[Records for the exercise Boundary: Start]
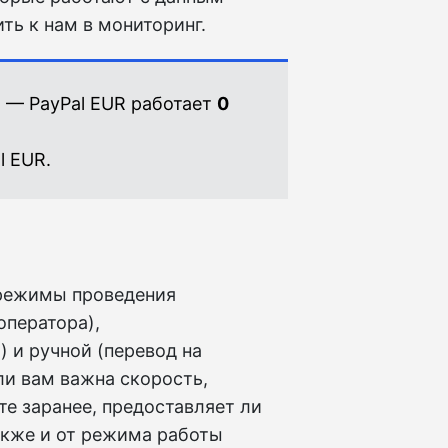
ть к нам в мониторинг.
N — PayPal EUR работает
0
l EUR.
режимы проведения
оператора),
 и ручной (перевод на
ли вам важна скорость,
е заранее, предоставляет ли
акже и от режима работы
[Records for the exercise Boundary: End]
Excluding all pictures, reproduce the records exactly as they appear above.

ть к нам в мониторинг.
N — PayPal EUR работает
0
l EUR.
режимы проведения
оператора),
 и ручной (перевод на
ли вам важна скорость,
е заранее, предоставляет ли
акже и от режима работы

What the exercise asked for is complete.